WORK REQUIRED: Copy out the final stretch of the listing: the line that contains "Real-time tracking, remote" and all lines after it, exactly as they appear.

======

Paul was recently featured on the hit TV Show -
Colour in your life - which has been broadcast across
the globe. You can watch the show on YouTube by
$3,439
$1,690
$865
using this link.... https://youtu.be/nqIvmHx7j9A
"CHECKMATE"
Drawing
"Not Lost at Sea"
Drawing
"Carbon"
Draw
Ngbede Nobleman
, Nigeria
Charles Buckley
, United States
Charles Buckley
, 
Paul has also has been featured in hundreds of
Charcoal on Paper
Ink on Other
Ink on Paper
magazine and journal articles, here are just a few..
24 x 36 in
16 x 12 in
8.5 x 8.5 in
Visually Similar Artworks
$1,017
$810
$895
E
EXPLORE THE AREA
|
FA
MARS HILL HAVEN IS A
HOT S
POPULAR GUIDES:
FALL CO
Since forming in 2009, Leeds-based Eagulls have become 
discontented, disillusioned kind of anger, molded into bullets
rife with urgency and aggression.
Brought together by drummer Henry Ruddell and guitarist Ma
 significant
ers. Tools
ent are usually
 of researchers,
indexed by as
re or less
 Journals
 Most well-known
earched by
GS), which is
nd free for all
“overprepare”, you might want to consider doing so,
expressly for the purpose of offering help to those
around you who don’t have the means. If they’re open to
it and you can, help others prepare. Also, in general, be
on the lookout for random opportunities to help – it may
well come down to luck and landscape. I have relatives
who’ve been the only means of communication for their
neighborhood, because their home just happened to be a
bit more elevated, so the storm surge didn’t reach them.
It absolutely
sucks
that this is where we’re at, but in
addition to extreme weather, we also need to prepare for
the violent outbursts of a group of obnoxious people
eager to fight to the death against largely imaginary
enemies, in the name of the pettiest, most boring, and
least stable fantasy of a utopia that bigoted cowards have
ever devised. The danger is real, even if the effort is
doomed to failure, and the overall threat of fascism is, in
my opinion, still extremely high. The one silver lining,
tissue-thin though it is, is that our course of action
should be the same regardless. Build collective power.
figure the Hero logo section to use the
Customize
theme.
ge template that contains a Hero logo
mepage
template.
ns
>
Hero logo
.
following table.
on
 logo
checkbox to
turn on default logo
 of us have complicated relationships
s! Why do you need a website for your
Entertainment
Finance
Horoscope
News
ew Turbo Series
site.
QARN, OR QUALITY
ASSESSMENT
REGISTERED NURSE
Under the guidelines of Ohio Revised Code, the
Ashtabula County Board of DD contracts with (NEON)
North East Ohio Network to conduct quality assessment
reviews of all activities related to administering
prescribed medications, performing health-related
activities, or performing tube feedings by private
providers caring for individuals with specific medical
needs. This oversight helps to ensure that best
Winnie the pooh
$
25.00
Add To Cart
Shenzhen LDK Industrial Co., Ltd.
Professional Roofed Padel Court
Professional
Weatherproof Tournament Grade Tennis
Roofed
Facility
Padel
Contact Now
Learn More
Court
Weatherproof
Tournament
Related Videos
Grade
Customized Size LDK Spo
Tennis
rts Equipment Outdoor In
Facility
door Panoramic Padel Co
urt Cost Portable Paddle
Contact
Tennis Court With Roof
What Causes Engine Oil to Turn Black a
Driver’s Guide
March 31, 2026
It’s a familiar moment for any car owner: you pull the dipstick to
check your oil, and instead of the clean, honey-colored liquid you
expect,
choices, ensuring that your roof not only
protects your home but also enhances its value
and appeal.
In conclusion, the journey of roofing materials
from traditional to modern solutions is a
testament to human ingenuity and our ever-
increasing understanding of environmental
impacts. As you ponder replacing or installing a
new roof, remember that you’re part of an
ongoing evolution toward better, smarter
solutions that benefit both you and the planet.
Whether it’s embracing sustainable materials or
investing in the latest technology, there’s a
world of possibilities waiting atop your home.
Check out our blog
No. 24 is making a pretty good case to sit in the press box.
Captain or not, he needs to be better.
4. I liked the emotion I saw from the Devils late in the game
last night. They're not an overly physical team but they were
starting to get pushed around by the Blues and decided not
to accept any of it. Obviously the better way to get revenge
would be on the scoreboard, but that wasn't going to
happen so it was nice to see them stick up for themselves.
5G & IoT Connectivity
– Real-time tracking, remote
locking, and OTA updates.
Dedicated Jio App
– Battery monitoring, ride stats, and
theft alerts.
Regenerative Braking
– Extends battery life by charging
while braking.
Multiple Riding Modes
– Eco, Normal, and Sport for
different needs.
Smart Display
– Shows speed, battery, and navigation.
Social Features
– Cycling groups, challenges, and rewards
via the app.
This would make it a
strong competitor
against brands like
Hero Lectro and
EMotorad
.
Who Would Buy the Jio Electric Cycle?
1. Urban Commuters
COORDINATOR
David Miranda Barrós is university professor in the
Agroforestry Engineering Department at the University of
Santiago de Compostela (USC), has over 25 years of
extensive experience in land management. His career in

======

ANSWER TO THIS EXERCISE:
– Real-time tracking, remote
locking, and OTA updates.
Dedicated Jio App
– Battery monitoring, ride stats, and
theft alerts.
Regenerative Braking
– Extends battery life by charging
while braking.
Multiple Riding Modes
– Eco, Normal, and Sport for
different needs.
Smart Display
– Shows speed, battery, and navigation.
Social Features
– Cycling groups, challenges, and rewards
via the app.
This would make it a
strong competitor
against brands like
Hero Lectro and
EMotorad
.
Who Would Buy the Jio Electric Cycle?
1. Urban Commuters
COORDINATOR
David Miranda Barrós is university professor in the
Agroforestry Engineering Department at the University of
Santiago de Compostela (USC), has over 25 years of
extensive experience in land management. His career in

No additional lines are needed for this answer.